● **GIVEN ENTRIES**

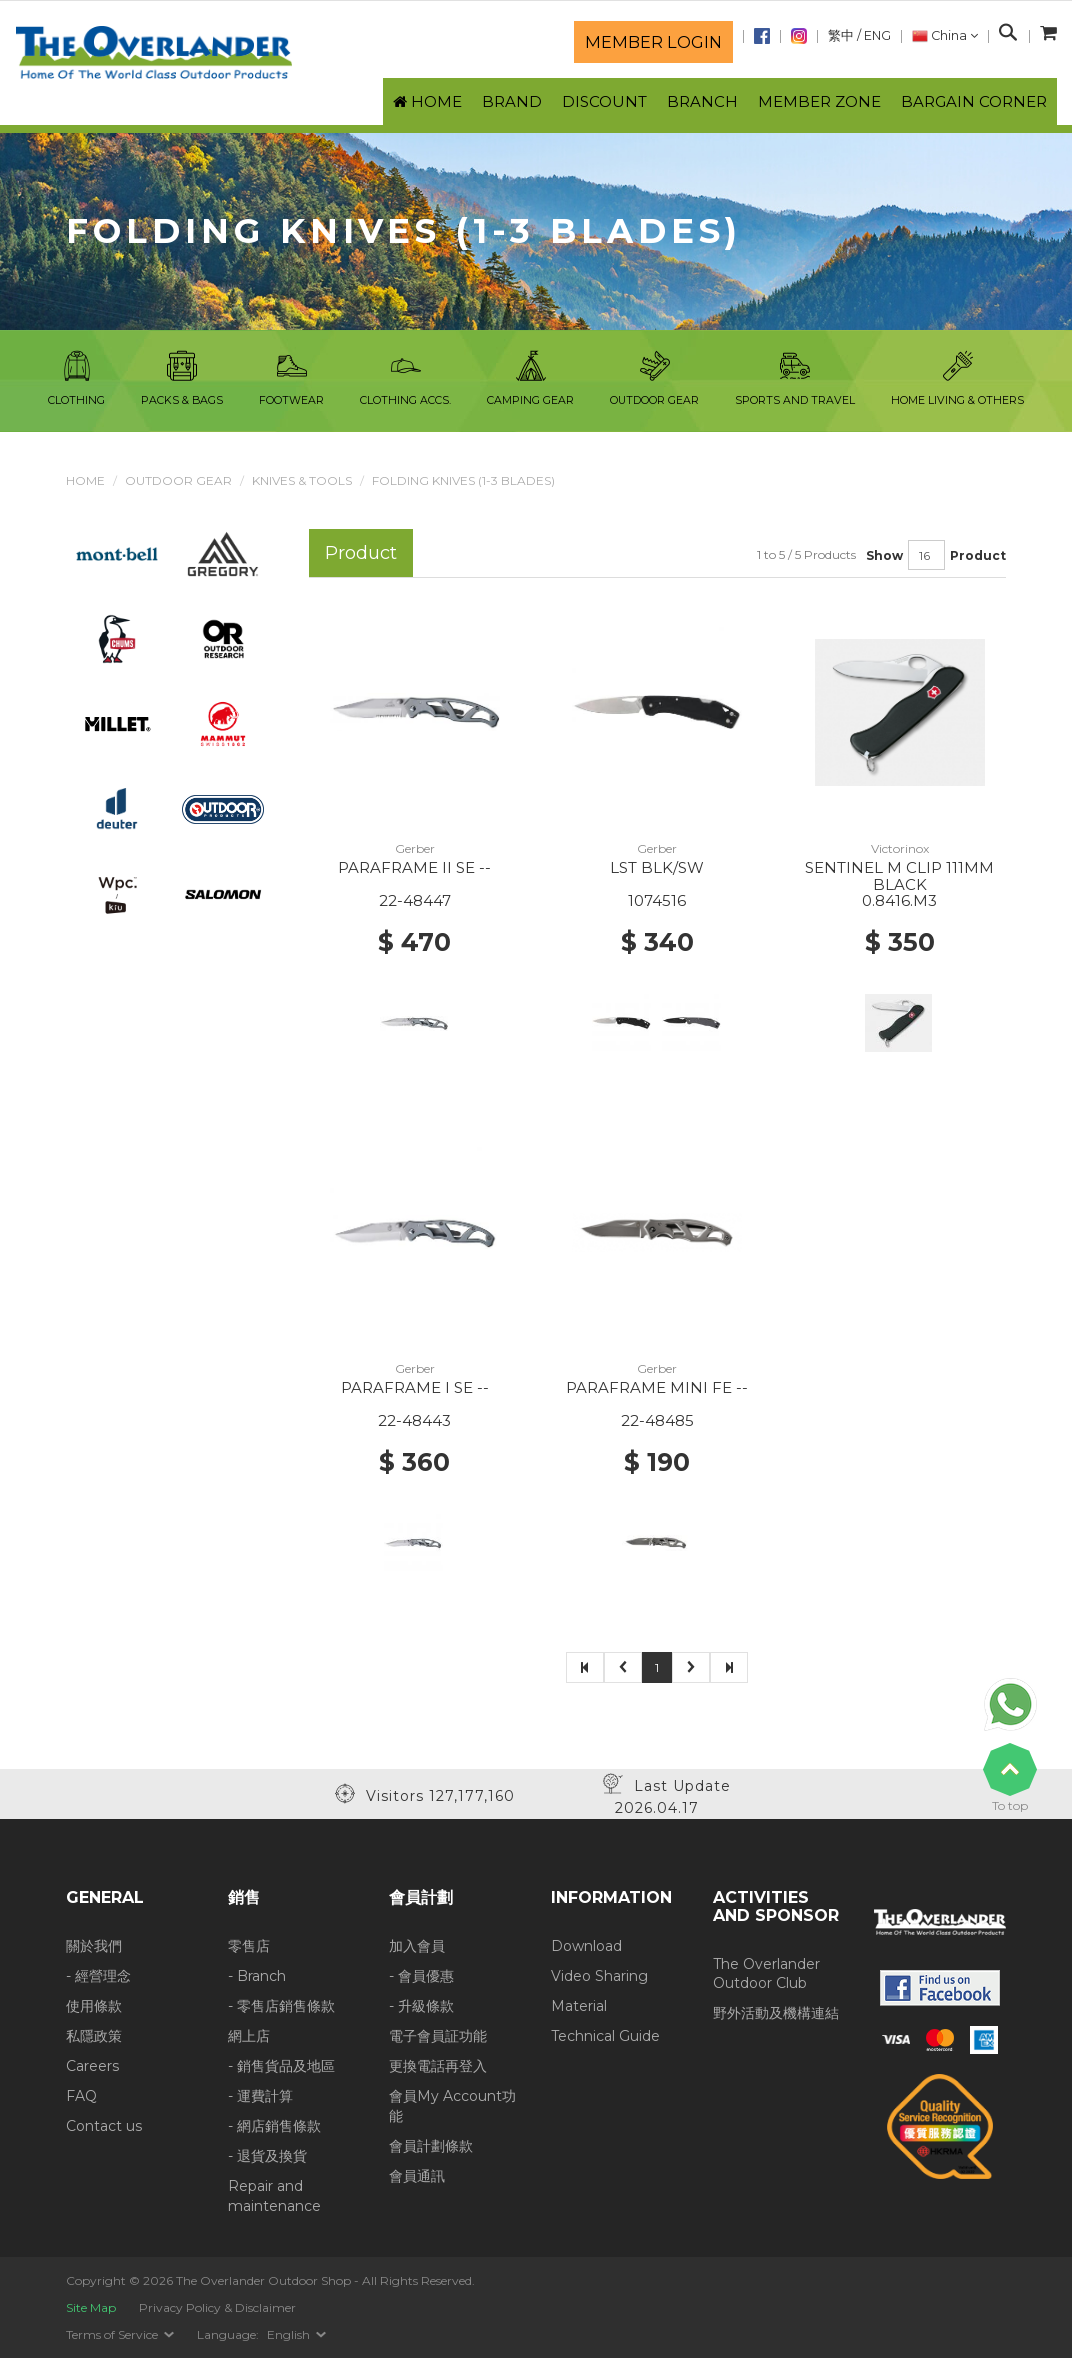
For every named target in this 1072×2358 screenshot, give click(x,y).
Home (85, 480)
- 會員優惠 (421, 1976)
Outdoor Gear (178, 480)
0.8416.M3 (899, 900)
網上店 (249, 2036)
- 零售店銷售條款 (281, 2006)
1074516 (657, 900)
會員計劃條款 (431, 2146)
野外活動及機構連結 (776, 2013)
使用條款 (94, 2006)
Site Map (91, 2307)
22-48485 (657, 1420)
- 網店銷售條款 (274, 2126)
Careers (92, 2066)
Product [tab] (361, 552)
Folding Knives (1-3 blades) (463, 480)
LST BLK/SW (657, 867)
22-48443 (414, 1420)
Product (978, 555)
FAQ (81, 2096)
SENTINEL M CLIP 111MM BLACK (899, 876)
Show (884, 555)
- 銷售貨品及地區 (281, 2066)
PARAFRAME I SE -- (415, 1387)
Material (579, 2006)
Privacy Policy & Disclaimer (217, 2307)
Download (586, 1946)
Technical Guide (605, 2036)
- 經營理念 (98, 1976)
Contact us (104, 2126)
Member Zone (819, 101)
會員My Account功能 (452, 2106)
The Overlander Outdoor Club (766, 1974)
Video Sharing (599, 1976)
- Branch (257, 1976)
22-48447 (415, 900)
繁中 (841, 35)
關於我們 (94, 1946)
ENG (877, 35)
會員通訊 (417, 2176)
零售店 (249, 1946)
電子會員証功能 (438, 2036)
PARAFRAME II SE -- (414, 867)
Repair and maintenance (274, 2196)
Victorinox (900, 848)
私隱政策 (94, 2036)
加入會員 (417, 1946)
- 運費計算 (260, 2096)
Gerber (415, 848)
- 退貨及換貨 (267, 2156)
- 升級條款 (421, 2006)
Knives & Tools (302, 480)
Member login (653, 42)
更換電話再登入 (438, 2066)
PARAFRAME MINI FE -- (657, 1387)
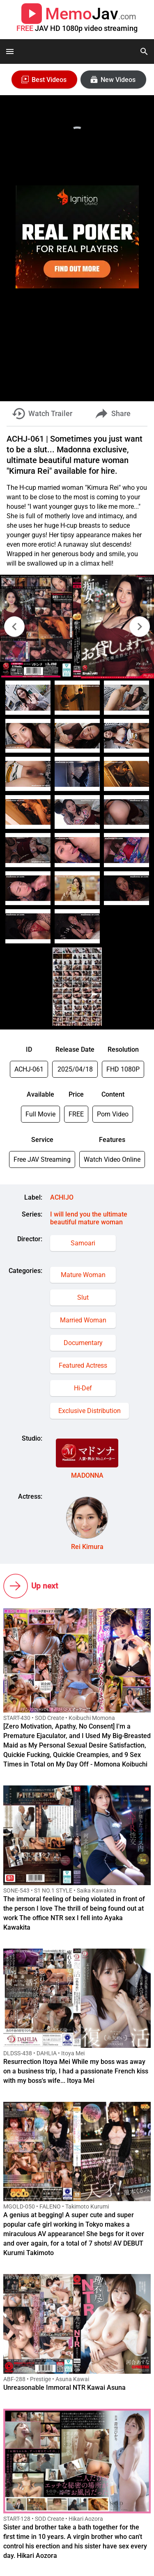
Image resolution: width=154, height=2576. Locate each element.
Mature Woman (83, 1275)
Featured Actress (83, 1365)
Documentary (83, 1343)
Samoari (83, 1243)
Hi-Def (83, 1388)
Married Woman (83, 1320)
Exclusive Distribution (89, 1411)
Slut (83, 1297)
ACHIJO (62, 1197)
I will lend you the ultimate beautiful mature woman (88, 1218)
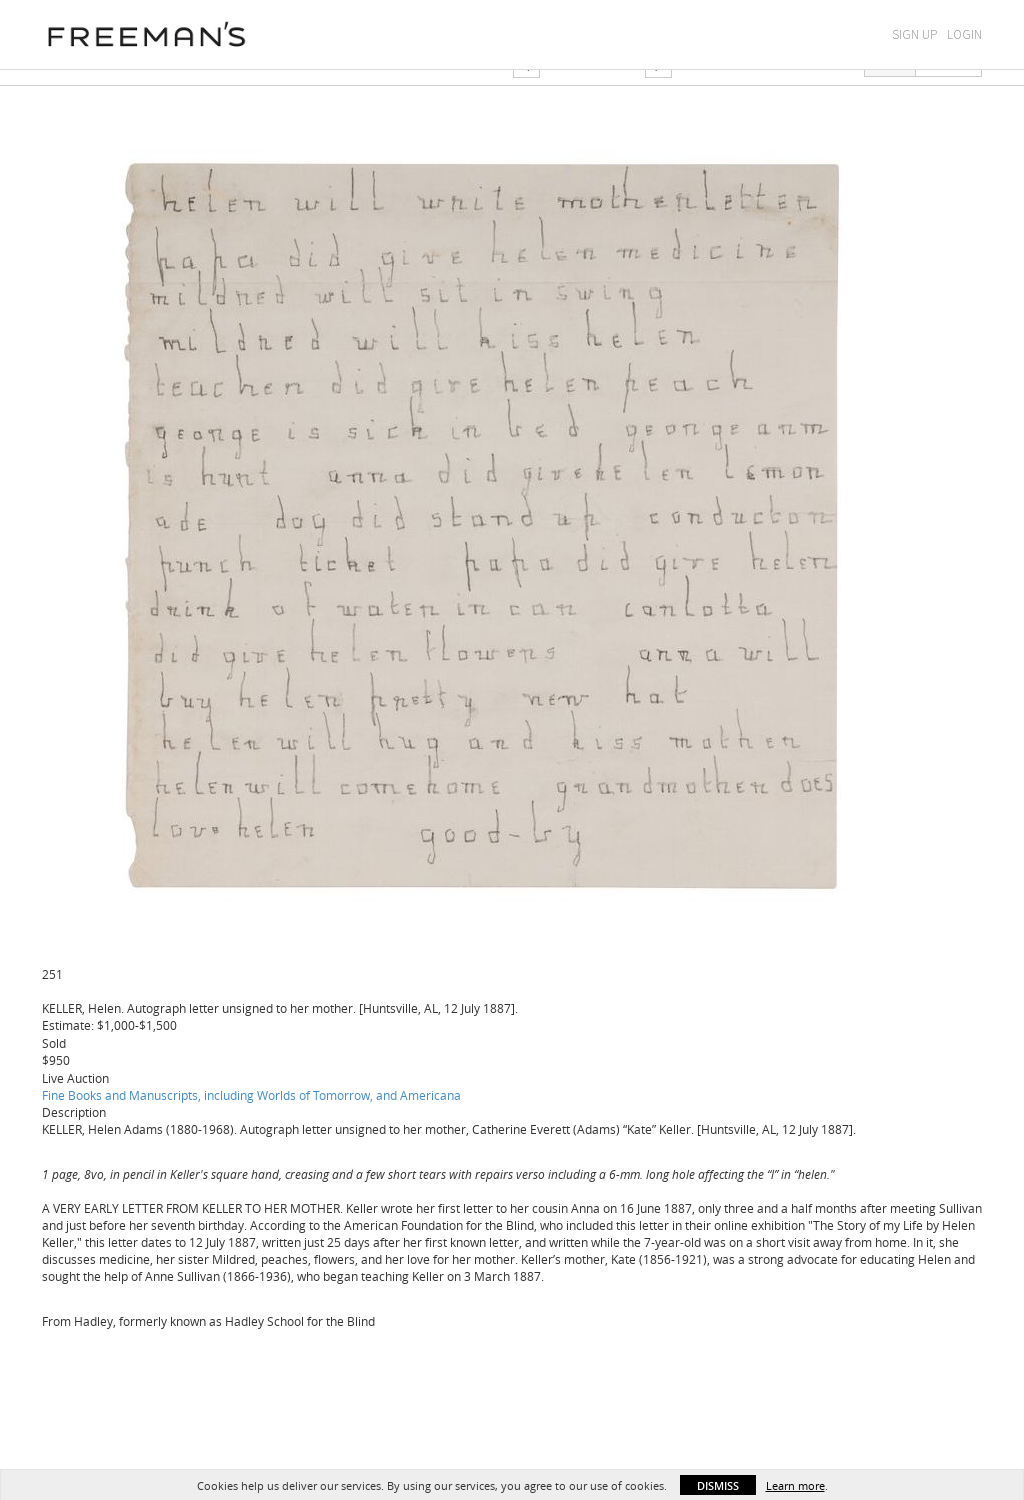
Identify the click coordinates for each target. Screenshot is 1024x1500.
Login (964, 34)
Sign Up (914, 34)
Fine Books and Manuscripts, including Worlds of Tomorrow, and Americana (251, 1095)
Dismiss (718, 1485)
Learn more (795, 1485)
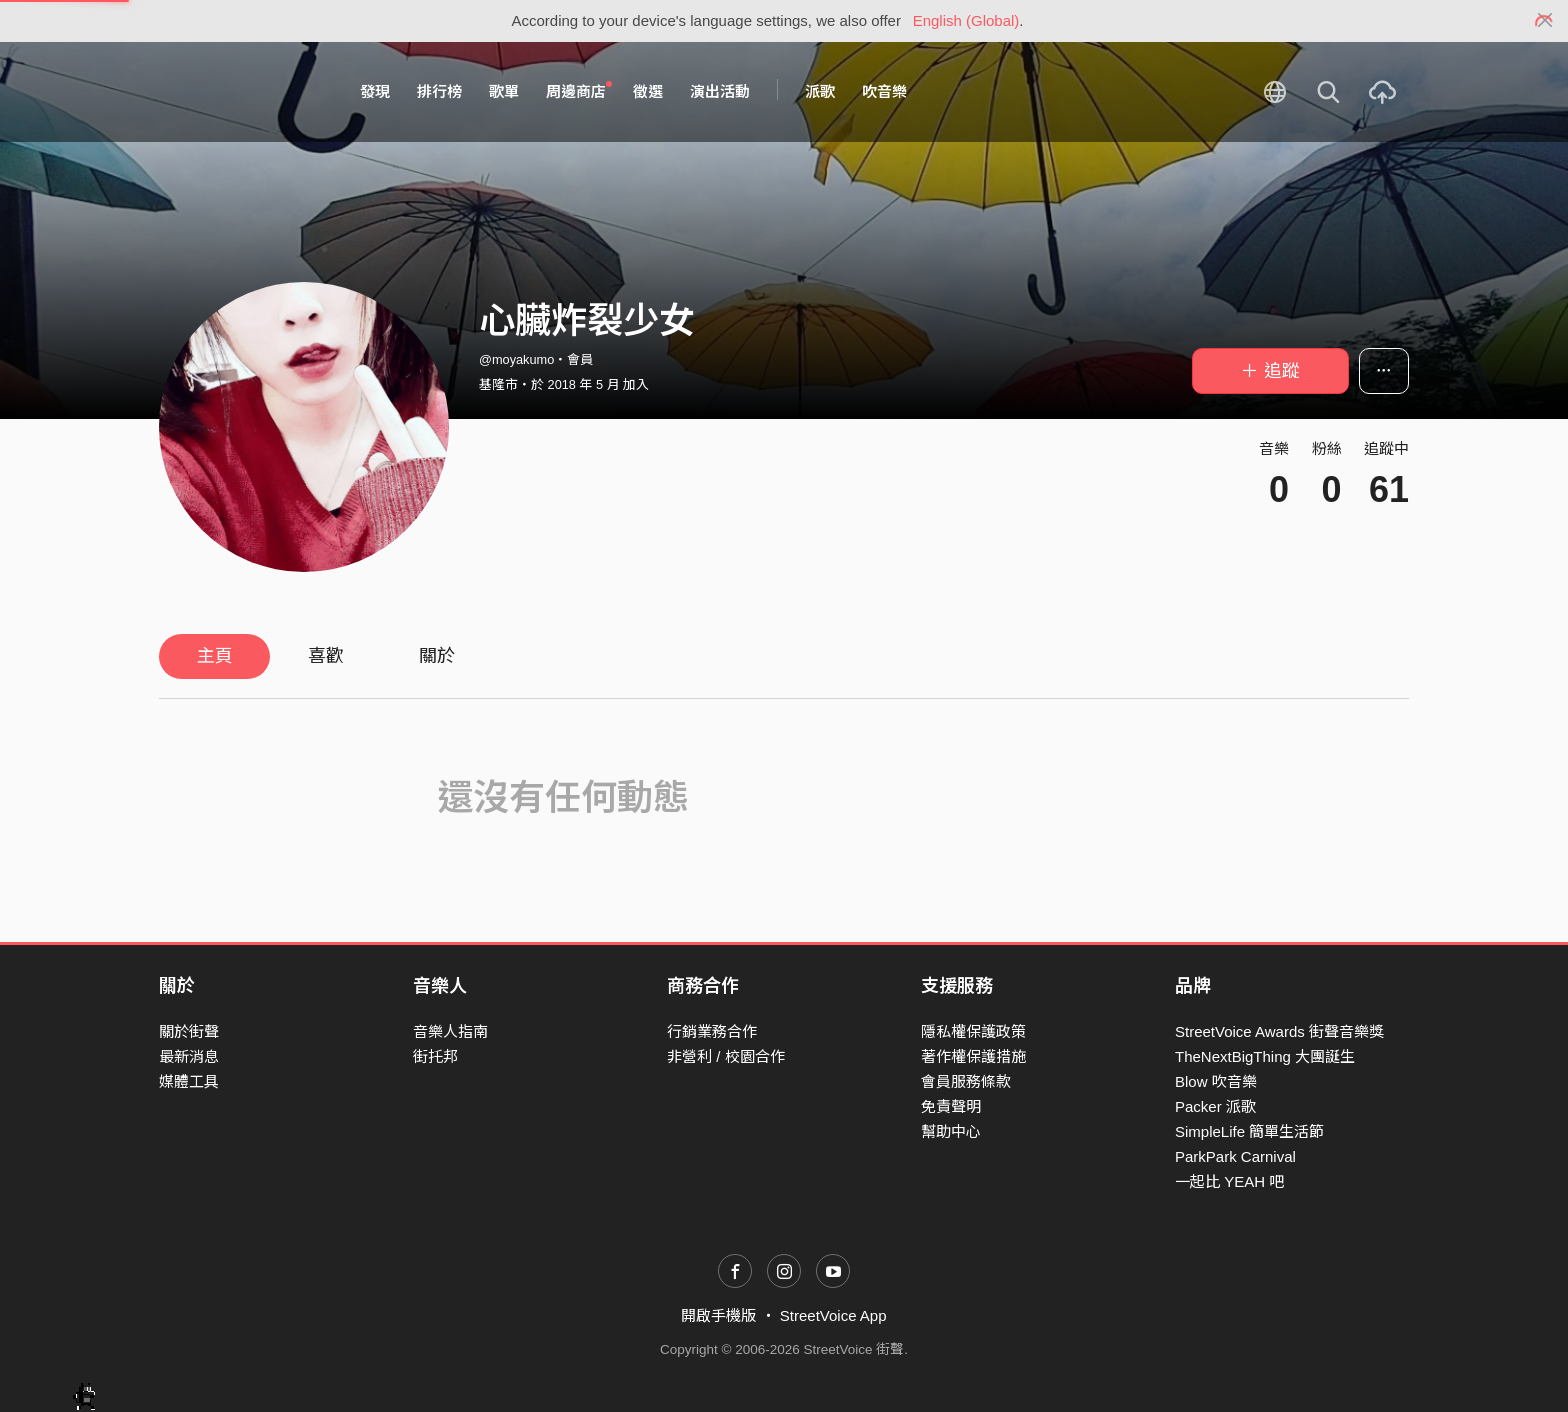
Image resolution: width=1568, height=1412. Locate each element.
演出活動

● **YOUR GOAL**
Once you have returned the line containing "Technical Guide (605, 2036)", stop; begin at the first line of the material, keep each line exact, and skip the pictures.

● **OUTPUT OF THE TASK**
For every named target in this 1072×2358 screenshot, give click(x,y).
Home (85, 480)
- 會員優惠 (421, 1976)
Outdoor Gear (178, 480)
0.8416.M3 (899, 900)
網上店 (249, 2036)
- 零售店銷售條款 (281, 2006)
1074516 (657, 900)
會員計劃條款 (431, 2146)
野外活動及機構連結 (776, 2013)
使用條款 (94, 2006)
Site Map (91, 2307)
22-48485 (657, 1420)
- 網店銷售條款 (274, 2126)
Careers (92, 2066)
Product [tab] (361, 552)
Folding Knives (1-3 blades) (463, 480)
LST BLK/SW (657, 867)
22-48443 (414, 1420)
Product (978, 555)
FAQ (81, 2096)
SENTINEL M CLIP 111MM BLACK (899, 876)
Show (884, 555)
- 銷售貨品及地區 (281, 2066)
PARAFRAME I SE -- (415, 1387)
Material (579, 2006)
Privacy Policy & Disclaimer (217, 2307)
Download (586, 1946)
Technical Guide (605, 2036)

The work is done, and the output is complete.